Que penser du sondage liberté contre sécurité ?

Un nouveau sondage i-Télé / Le Parisien sur la loi Renseignement vient de sortir. En voici le résumé :

Les Français sont favorables à la loi Renseignement parce qu’ils sont convaincus qu’elle sera utile, même si elle risque de les priver de certaines libertés et de menacer leur propre vie privée

  • Pensez-vous que la Loi Renseignement est utile ?
    • Oui : 69 %
    • Non : 30 %
    • Ne sait pas : 1 %
  • Pensez-vous qu’elle remet en question certaines libertés et le respect de la vie privée ?
    • Oui : 68 %
    • Non : 30 %
    • Ne sait pas : 2 %
  • craignez-vous que la loi Renseignement porte atteinte à votre vie privée ?
    • Oui : 45 %
    • Non : 54 %
    • Ne sait pas : 1 %
  • Faites-vous confiance dans le gouvernement pour protéger la vie privée et les libertés des individus ?
    • Oui : 34 %
    • Non : 65 %
    • Ne sait pas : 1 %

Une loi liberticide par un gouvernement en qui on n’a pas confiance

On voit une certain lucidité dans le fait que le gouvernement ne protège ni la vie privée ni les libertés des individus. Deux tiers des Français n’ont pas confiance.

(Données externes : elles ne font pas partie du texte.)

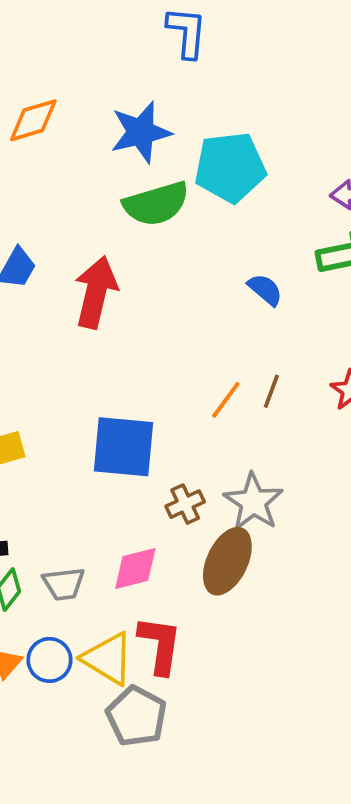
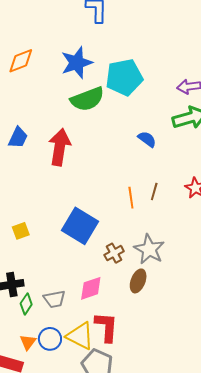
orange line: (226, 400) -> (131, 198), turned -40
blue square: (124, 447) -> (80, 226), turned 30
brown ellipse: (227, 561) -> (138, 281), size x0.7

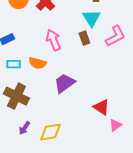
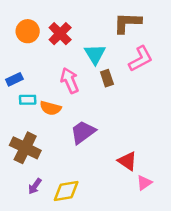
cyan triangle: (91, 18) -> (95, 54), moved
pink L-shape: (115, 36) -> (141, 59), moved
cyan rectangle: (13, 64) -> (28, 100), moved

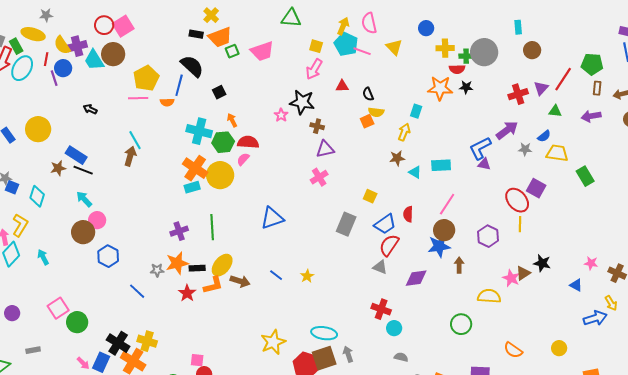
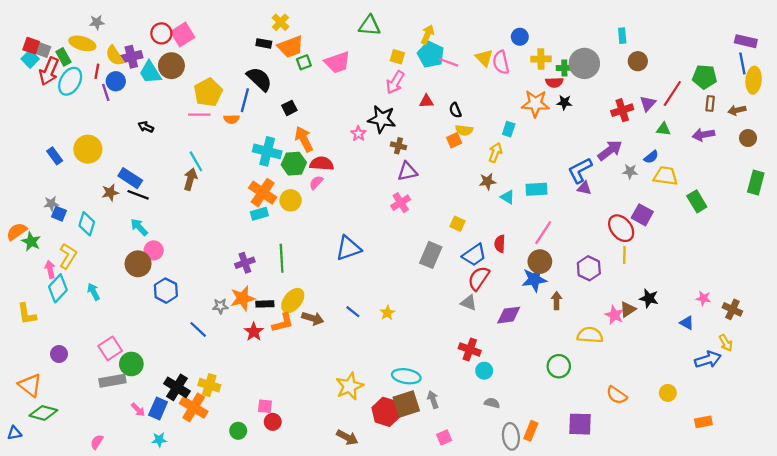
pink semicircle: (369, 23) -> (501, 62), moved
orange arrow: (232, 120) -> (304, 139), size x1.6
yellow circle: (220, 175) -> (291, 200), size x0.7
gray rectangle: (33, 350) -> (112, 381), moved, size x1.6

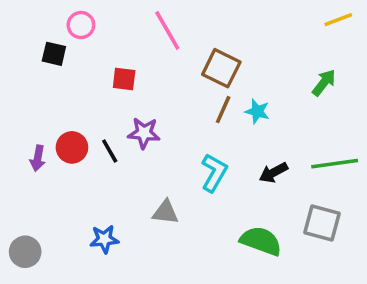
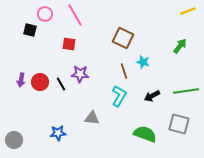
pink line: (167, 30) -> (75, 15), moved
brown line: (223, 110) -> (124, 71), moved, turned -42
purple arrow: (38, 158) -> (21, 80), moved

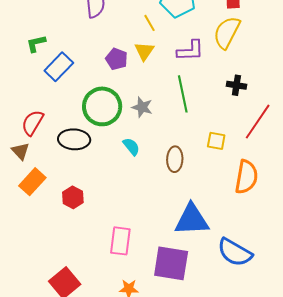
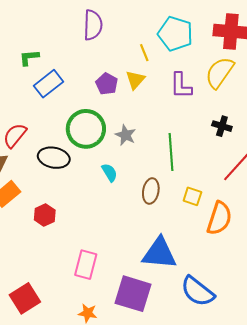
purple L-shape: (190, 51) -> (181, 86), turned 84
green line: (183, 94) -> (171, 152), moved
yellow square: (216, 141) -> (192, 196), moved

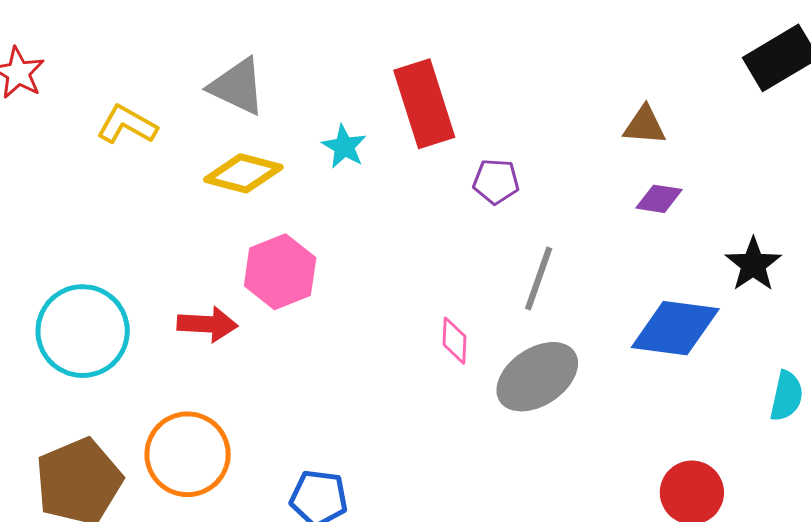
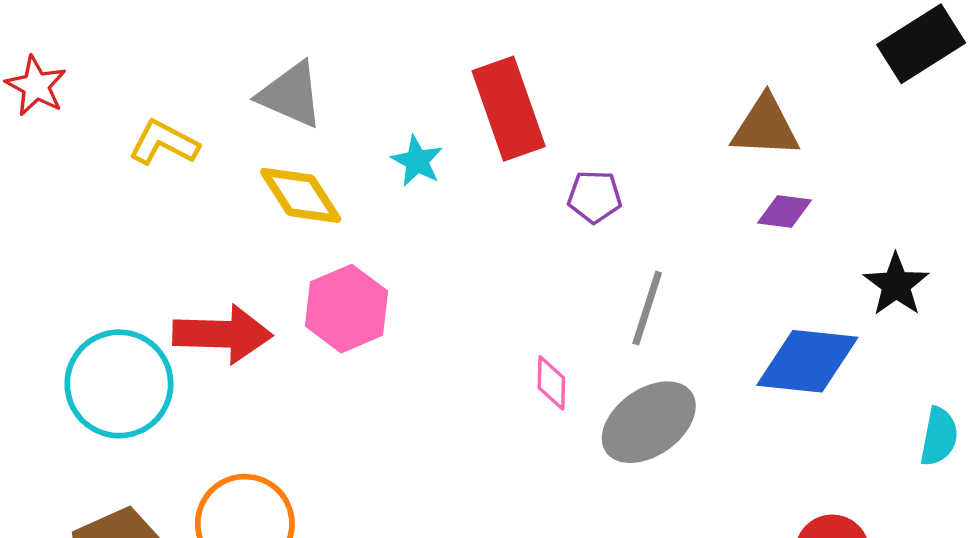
brown triangle: (645, 125) -> (765, 127), size x1.4
yellow diamond: (243, 173) -> (301, 195), turned 44
red arrow: (207, 324) -> (222, 334), moved, size x1.4

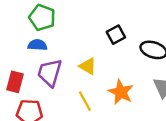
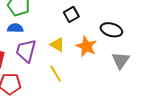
black square: (116, 35) -> (71, 14), moved
orange star: (121, 92) -> (86, 46), moved

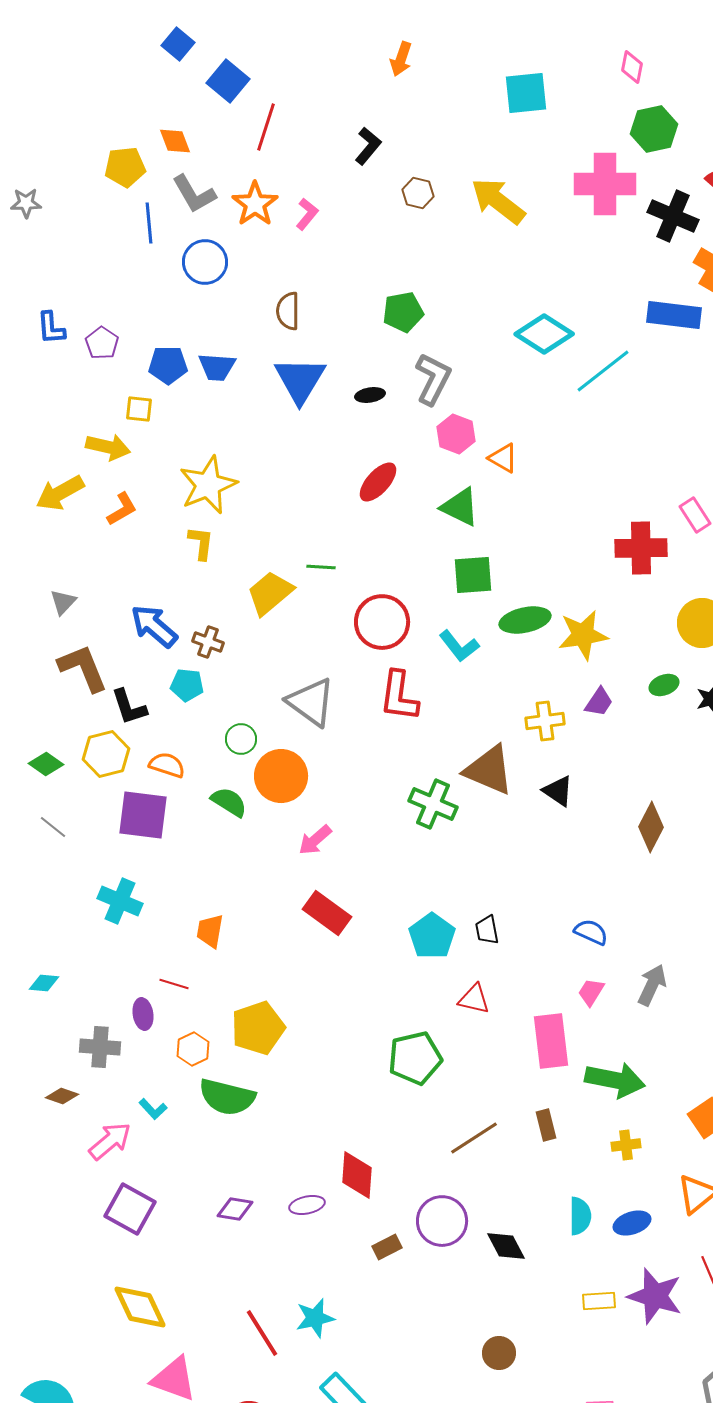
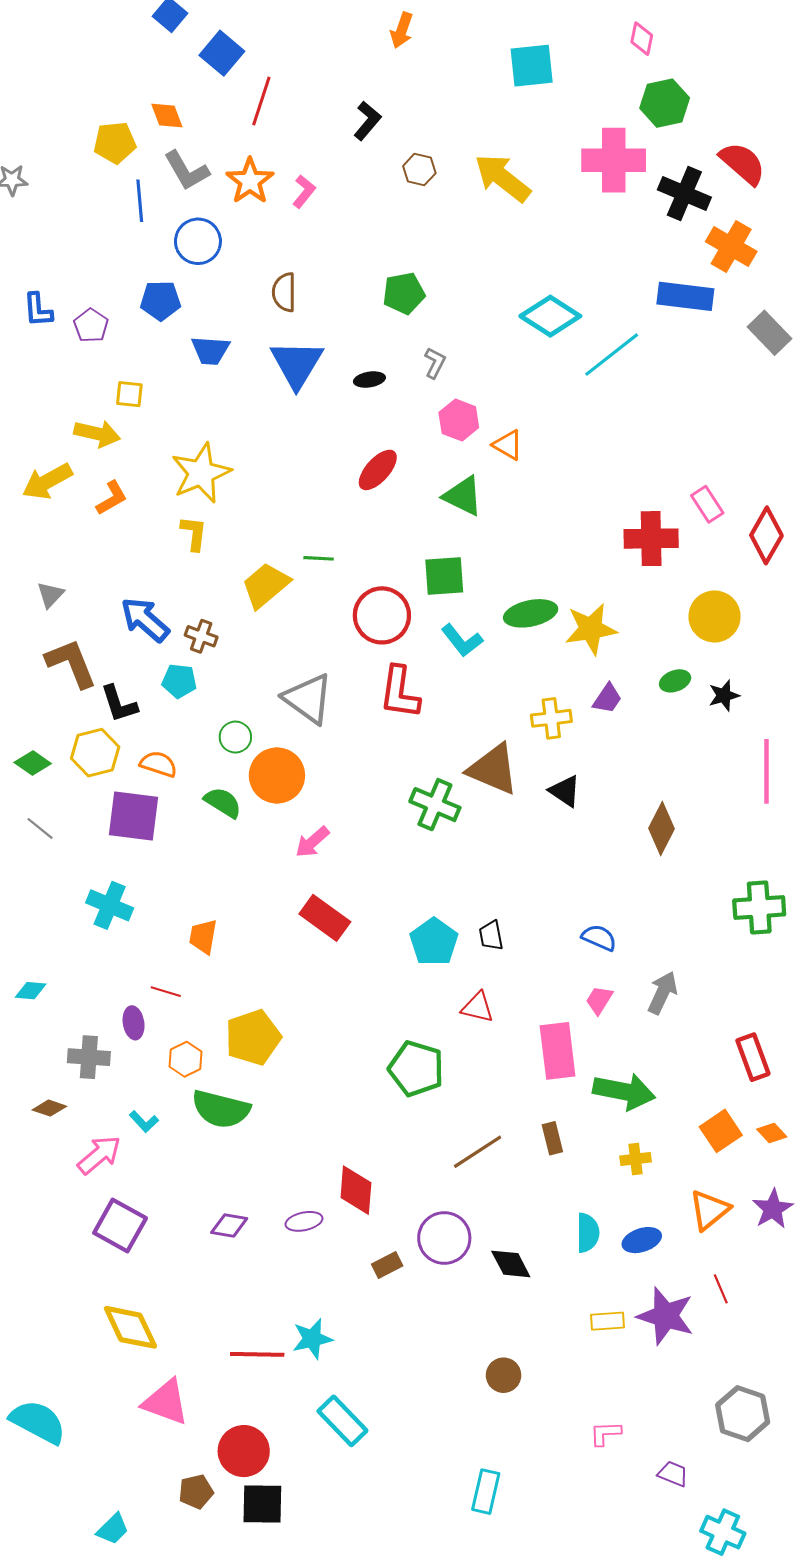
blue pentagon: (168, 365) -> (161, 301), moved
gray L-shape: (433, 379) -> (435, 363), size x0.6
green square: (473, 575) -> (444, 576), moved
green pentagon: (415, 1058) -> (416, 1069), turned 30
red line: (262, 1333) -> (257, 1354), turned -57

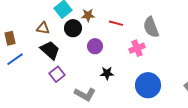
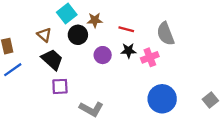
brown triangle: (43, 28) -> (44, 35), turned 32
black star: (107, 73) -> (128, 51), moved
purple square: (57, 74) -> (60, 86), turned 35

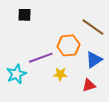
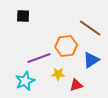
cyan star: (16, 74) -> (25, 81), moved
red triangle: (89, 85) -> (76, 85), moved

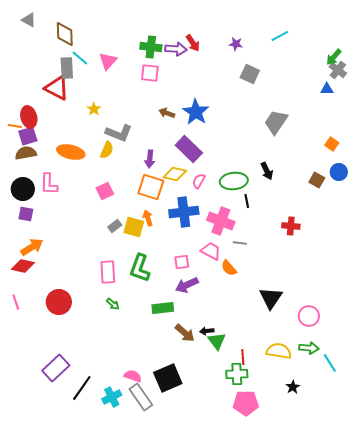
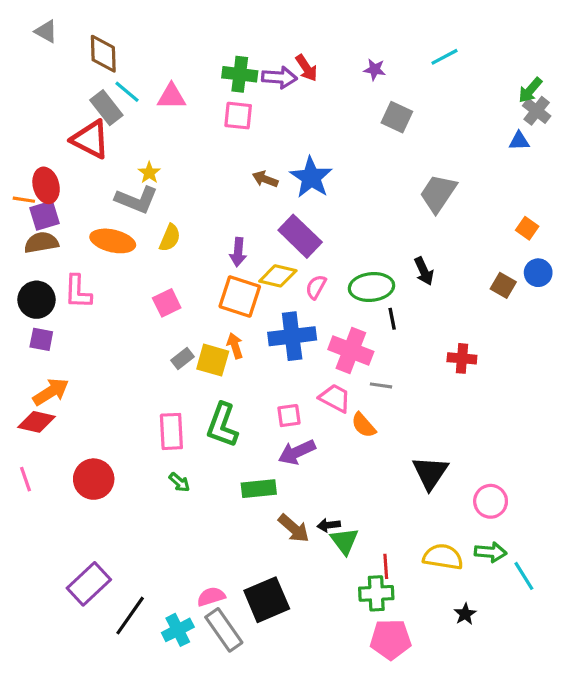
pink triangle: (108, 61) -> (171, 96), turned 48
gray rectangle: (67, 68) -> (106, 108), turned -35
gray L-shape: (119, 133) -> (137, 200), moved
pink semicircle: (133, 376) -> (211, 597), turned -36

On constate aussi qu’il est clair que la loi remet en question certaines libertés et le respect de la vie privée : plus de deux tiers des Français le pensent.

De l’utilité de la loi

Enfin, les Français pensent que la loi Renseignement est utile. Ce point-là est plus complexe.

Oui, il faut lutter contre le terrorisme

Il n’y a aucun doute, il faut lutter contre le terrorisme. Le terrorisme c’est moins de 30 morts en 5 ans[1], mais il frappe les esprits comme étant quelque chose qui remet en cause notre mode de vie. Il faut lutter contre le terrorisme, il n’y a pas débat. Il reste à savoir comment. Les terroristes combattent notre façon de vivre, notre liberté. Mais céder nos libertés, c’est finalement leur donner ce qu’ils veulent. Gardons cela à l’esprit.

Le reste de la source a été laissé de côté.